Touba, entre spirituel et économique, un sujet sensible

Touba n’est pas une ville ordinaire au Sénégal. Fondée à la fin du XIXe siècle par Cheikh Ahmadou Bamba, elle incarne le cœur spirituel de la confrérie mouride, dont l’influence s’étend bien au-delà du domaine religieux. La cité abrite un réseau économique dynamique, marqué par des échanges commerciaux, des investissements immobiliers et des transferts financiers issus de la diaspora. Son statut particulier, issu d’un accord historique avec l’État, en fait un symbole à la fois religieux et politique. Toute remise en cause de l’intégrité de ses circuits financiers touche donc à un équilibre fragile, façonné par des décennies de relations entre le pouvoir central et les autorités religieuses.

En évoquant l’arrivée d’« argent sale » à Touba, Ousmane Sonko s’aligne sur la promesse phare de son parti, le Pastef : lutter contre la corruption et le blanchiment. Pourtant, la formulation abrupte de ses propos a suscité des réactions immédiates, tant dans les milieux politiques que religieux. Plusieurs acteurs ont demandé des précisions sur les faits évoqués, les personnes impliquées et les actions menées par les autorités pour contrôler ces flux, notamment via la Cellule nationale de traitement des informations financières (CENTIF).

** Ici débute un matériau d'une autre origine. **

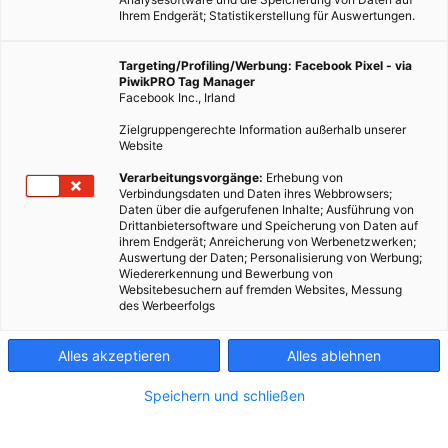
Ihrem Endgerät; Statistikerstellung für Auswertungen.
Targeting/Profiling/Werbung: Facebook Pixel - via
PiwikPRO Tag Manager
Facebook Inc., Irland
Zielgruppengerechte Information außerhalb unserer
Website
Verarbeitungsvorgänge:
Erhebung von
Verbindungsdaten und Daten ihres Webbrowsers;
Was Honig so gesund macht, und worauf man dennoch
Daten über die aufgerufenen Inhalte; Ausführung von
achten muss
Drittanbietersoftware und Speicherung von Daten auf
ihrem Endgerät; Anreicherung von Werbenetzwerken;
Auswertung der Daten; Personalisierung von Werbung;
Wiedererkennung und Bewerbung von
Dieser Artikel wurde am 14. April 2017 veröffentlicht
Websitebesuchern auf fremden Websites, Messung
und ist möglicherweise nicht mehr aktuell!
des Werbeerfolgs
Man hört ja oft vom Bienensterben, und den dramatischen
Alles akzeptieren
Alles ablehnen
Folgen für unsere Nahrung. Doch warum eigentlich, ohne
Honig kommen wir doch ganz gut aus?! Bienen bestäuben aber
Speichern und schließen
auch unser Obst und Gemüse, und sind daher enorm wichtig
für uns Menschen!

Un test pour l’équilibre entre État et confréries au Sénégal

Au-delà de l’aspect judiciaire, cette plainte représente un défi pour les relations entre l’État sénégalais et les grandes confréries religieuses, traditionnellement centrales dans l’arbitrage des crises politiques. La manière dont le gouvernement d’Ousmane Sonko gérera cette affaire pourrait redéfinir le dialogue entre pouvoir exécutif et khalifes généraux, ces derniers ayant historiquement joué un rôle clé dans la stabilité institutionnelle du pays.

Les observateurs internationaux, notamment ceux du secteur financier, suivent cette affaire avec une attention particulière. Dakar, considérée comme un hub économique majeur en Afrique de l’Ouest, fait l’objet d’un suivi rigoureux par le Groupe intergouvernemental d’action contre le blanchiment d’argent en Afrique de l’Ouest (GIABA). La manière dont cette plainte sera traitée, ainsi que la réponse politique qui l’accompagnera, enverra un signal fort sur la capacité du nouveau gouvernement à concilier rigueur anticorruption et préservation des équilibres internes.

La plainte a été officiellement enregistrée devant le procureur de la République près le tribunal de grande instance de Dakar.